# HAVOC, INC: The Web Comic



## Mangasama (May 5, 2011)

Just got the news, after much waiting and agonizing (well, I ate crackers and fumed mostly) that Radio Comix has now started the reprints of Terrie and my HAVOC, INC. comic on their site at: 

www.radiocomix.com

This will be a reprinting, page by page, of the first 9 issues, and will then include the unrekleased issue # 19.

Just a heads up!


----------



## Tycho (May 5, 2011)

Oh, hey, you're the one who did that comic? Kudos.


----------



## Smelge (May 5, 2011)

I shall read it when I have a spare minute, then tear it a new arsehole if it isn't excellent.


----------



## Aden (May 5, 2011)

Boyfriend loves this comic; any word of anything past issue 9 being printed?

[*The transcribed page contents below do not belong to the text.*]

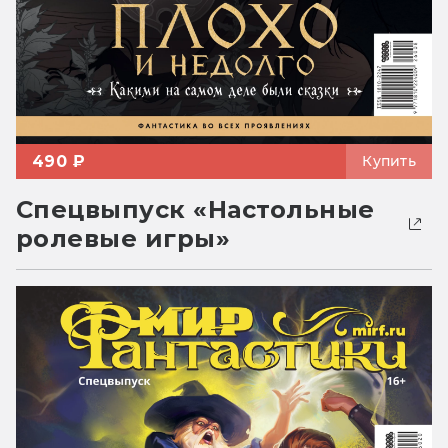
490 ₽
Купить
Спецвыпуск «Настольные
ролевые игры»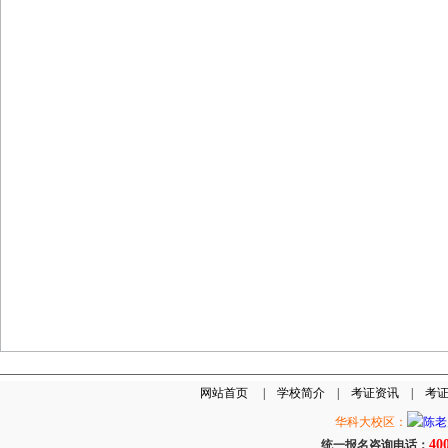
网站首页
|
学校简介
|
考证资讯
|
考
华科大校区：
40
统一报名咨询电话：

I heard once that Terrie didn't want the story to be finished after #9 but the comic got dropped because of deadlines.


----------



## Mangasama (May 5, 2011)

T'anks!


----------



## Mangasama (May 5, 2011)

# 10 was actually drawn and lettered, but never got topress due to the distributor insisting the series shift to graphic novel collection format. # 10 is slated to see print after they run the pages for # 9. ZOMMMMMMbies!


----------



## Smelge (May 5, 2011)

Oh, I see, it's updating page by page, not the whole load at once.

What exactly is the update schedule for that then?


----------